§ Transcribed page contents:
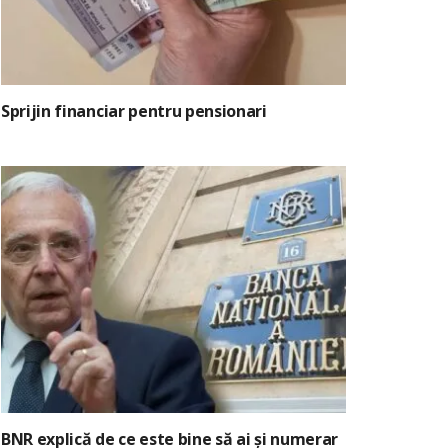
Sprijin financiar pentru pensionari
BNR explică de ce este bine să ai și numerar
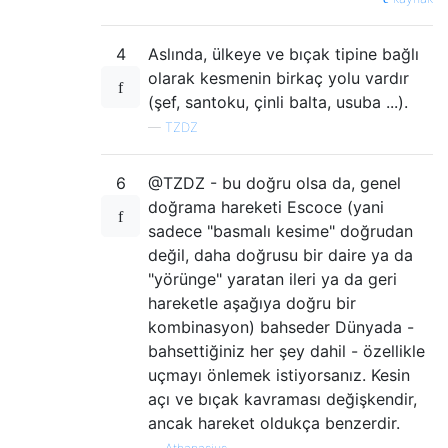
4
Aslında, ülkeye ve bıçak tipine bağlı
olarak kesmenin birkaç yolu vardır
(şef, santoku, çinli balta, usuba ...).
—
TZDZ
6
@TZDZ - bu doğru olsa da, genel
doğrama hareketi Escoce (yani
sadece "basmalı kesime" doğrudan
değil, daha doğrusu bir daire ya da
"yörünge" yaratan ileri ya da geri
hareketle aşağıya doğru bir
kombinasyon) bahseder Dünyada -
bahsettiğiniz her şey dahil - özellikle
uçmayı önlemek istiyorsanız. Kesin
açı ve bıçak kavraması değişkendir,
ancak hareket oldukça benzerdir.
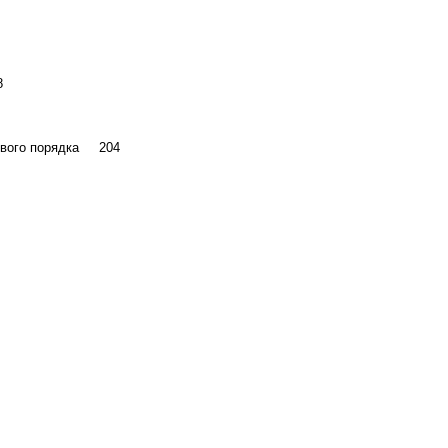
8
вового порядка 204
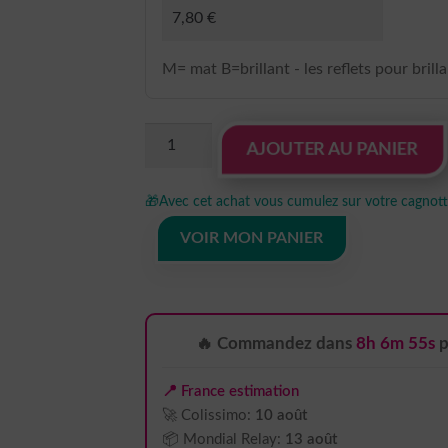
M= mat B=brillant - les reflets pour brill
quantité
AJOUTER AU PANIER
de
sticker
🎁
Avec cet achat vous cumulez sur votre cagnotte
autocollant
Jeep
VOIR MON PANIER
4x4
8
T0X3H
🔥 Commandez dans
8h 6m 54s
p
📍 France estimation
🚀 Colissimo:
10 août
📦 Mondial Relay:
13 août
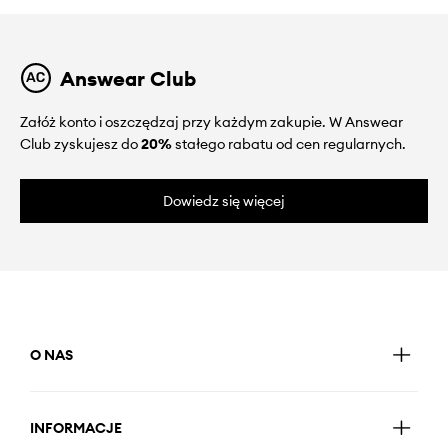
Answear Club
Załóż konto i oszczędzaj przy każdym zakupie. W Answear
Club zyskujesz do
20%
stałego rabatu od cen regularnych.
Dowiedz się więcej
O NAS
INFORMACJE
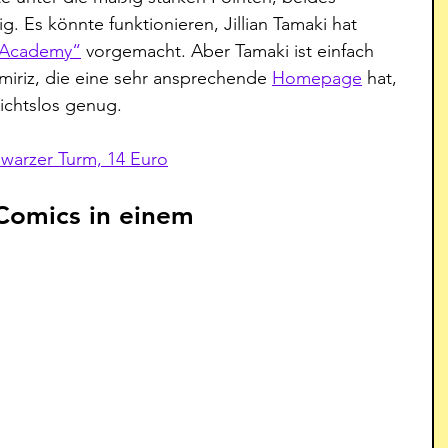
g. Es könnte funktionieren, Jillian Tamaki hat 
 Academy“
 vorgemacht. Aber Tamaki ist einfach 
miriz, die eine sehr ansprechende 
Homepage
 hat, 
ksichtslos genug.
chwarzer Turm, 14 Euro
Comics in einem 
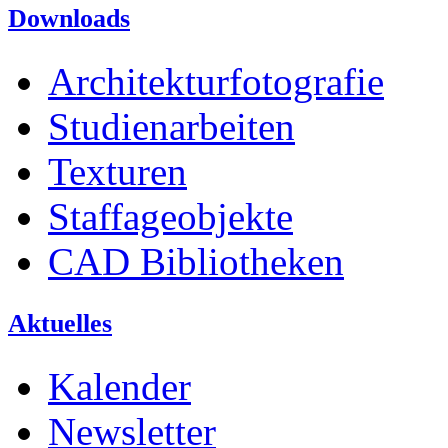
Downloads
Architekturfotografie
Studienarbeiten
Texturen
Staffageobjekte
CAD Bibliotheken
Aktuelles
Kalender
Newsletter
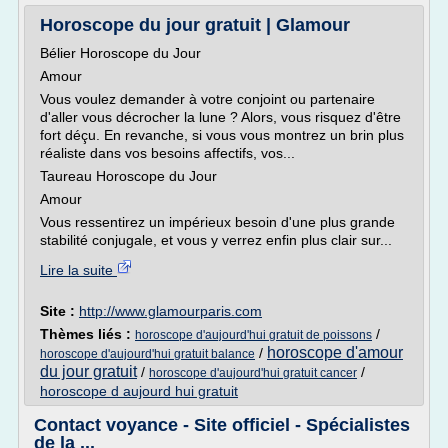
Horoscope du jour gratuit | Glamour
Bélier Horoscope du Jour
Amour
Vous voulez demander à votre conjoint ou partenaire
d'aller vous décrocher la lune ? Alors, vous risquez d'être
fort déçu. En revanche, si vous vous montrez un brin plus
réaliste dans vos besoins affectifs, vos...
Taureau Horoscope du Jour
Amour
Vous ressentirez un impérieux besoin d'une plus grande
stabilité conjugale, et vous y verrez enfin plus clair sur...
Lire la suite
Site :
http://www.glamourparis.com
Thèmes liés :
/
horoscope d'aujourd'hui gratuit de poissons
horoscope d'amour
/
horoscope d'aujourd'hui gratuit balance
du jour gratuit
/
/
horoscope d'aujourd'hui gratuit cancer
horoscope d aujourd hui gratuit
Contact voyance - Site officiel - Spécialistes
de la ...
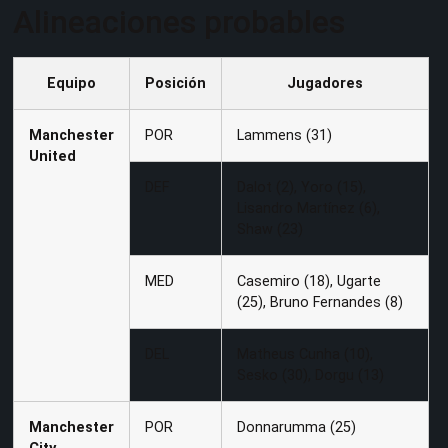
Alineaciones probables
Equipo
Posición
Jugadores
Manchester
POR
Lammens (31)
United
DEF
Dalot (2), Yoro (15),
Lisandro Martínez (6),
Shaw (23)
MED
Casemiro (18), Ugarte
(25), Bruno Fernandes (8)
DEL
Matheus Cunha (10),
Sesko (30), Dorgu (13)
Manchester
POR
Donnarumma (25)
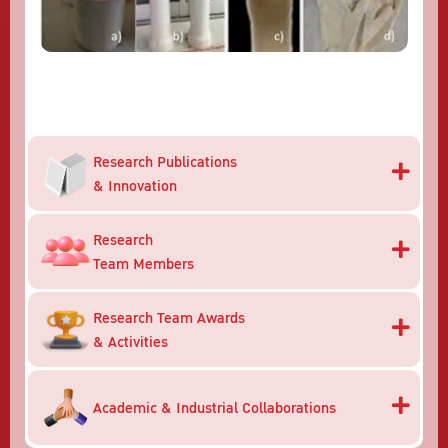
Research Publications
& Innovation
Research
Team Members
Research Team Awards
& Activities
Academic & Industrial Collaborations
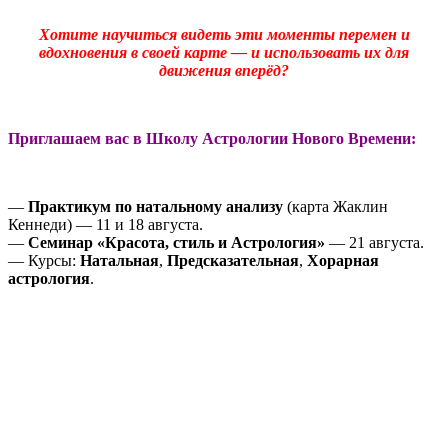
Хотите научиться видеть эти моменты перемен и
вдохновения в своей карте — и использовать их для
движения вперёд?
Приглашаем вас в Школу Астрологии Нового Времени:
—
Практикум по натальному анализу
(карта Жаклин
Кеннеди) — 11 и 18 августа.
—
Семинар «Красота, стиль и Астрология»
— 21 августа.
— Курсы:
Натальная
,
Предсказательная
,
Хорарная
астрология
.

...

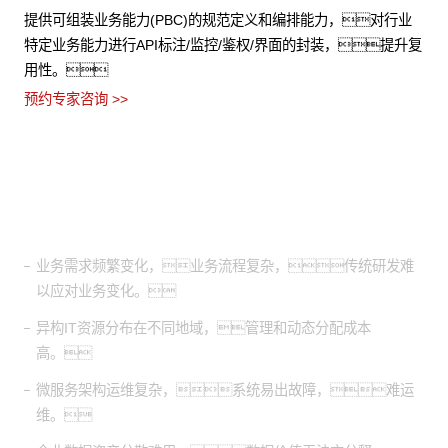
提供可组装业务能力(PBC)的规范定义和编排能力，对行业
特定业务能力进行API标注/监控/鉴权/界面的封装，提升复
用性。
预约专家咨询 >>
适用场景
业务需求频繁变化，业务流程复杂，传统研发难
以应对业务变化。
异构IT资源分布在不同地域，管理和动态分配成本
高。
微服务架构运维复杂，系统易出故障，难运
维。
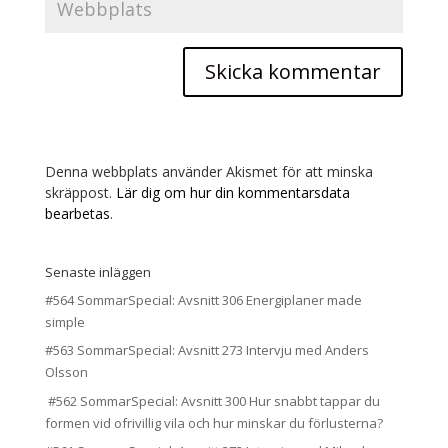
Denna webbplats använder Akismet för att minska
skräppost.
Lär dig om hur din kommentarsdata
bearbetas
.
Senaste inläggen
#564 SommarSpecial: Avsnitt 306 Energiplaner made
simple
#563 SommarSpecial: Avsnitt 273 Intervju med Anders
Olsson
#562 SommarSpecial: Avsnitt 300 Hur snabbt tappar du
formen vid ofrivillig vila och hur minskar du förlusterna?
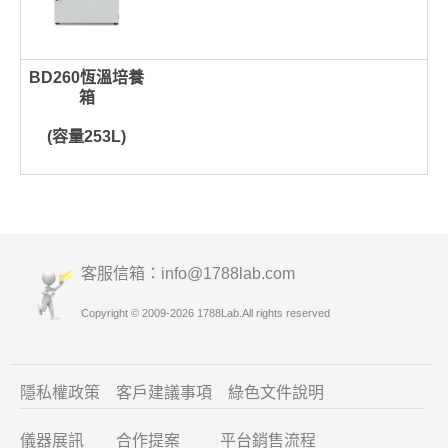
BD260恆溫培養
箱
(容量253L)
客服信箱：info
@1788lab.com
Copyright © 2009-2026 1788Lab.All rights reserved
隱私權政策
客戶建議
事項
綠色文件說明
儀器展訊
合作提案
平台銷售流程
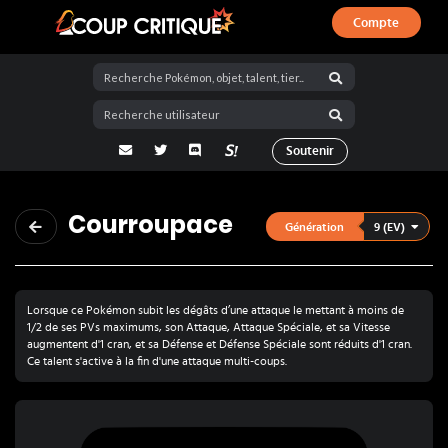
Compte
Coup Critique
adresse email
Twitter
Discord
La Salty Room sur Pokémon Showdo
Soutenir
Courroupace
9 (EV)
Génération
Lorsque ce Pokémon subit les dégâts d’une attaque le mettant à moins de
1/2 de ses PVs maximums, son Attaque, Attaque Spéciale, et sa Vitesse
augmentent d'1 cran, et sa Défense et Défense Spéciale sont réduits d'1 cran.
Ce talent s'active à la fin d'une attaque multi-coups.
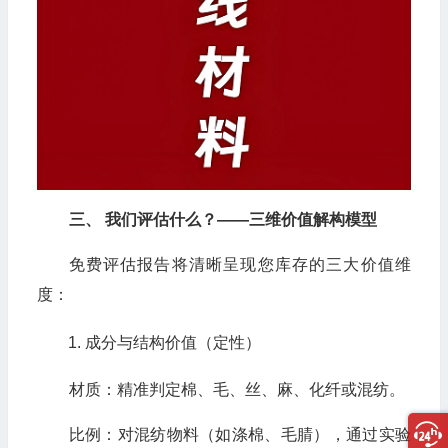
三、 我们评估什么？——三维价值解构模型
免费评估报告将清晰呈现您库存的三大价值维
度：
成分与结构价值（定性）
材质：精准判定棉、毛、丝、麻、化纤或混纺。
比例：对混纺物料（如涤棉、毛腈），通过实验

...

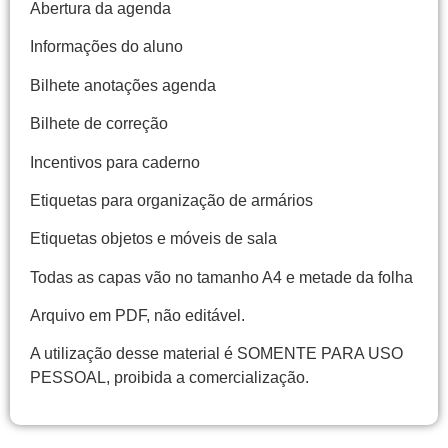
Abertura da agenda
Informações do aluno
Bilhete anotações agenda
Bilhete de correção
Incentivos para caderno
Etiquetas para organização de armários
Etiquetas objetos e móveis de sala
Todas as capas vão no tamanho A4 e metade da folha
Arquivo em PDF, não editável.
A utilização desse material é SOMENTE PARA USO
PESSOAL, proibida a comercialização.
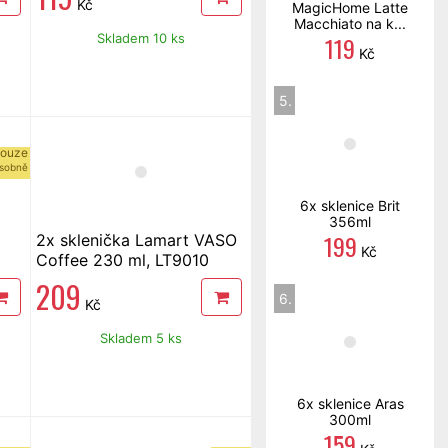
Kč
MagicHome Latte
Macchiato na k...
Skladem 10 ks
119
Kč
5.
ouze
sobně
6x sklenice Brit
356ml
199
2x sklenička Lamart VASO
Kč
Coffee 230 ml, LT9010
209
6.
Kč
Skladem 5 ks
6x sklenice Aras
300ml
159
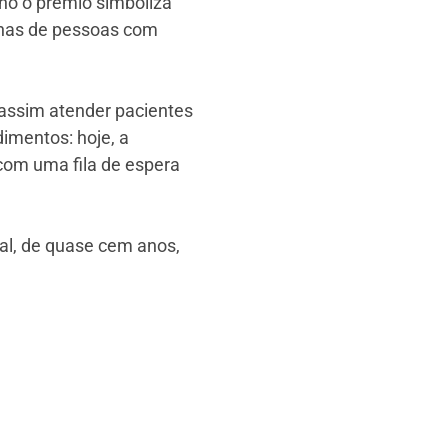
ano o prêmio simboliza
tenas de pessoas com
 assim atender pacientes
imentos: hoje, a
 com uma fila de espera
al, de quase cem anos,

§ Problem:
Please show each line in the records above that contains "votre".

§ Completed exercise:
Avec cet achat vous cumulez sur votre cagnotte
Vous voulez demander à votre conjoint ou partenaire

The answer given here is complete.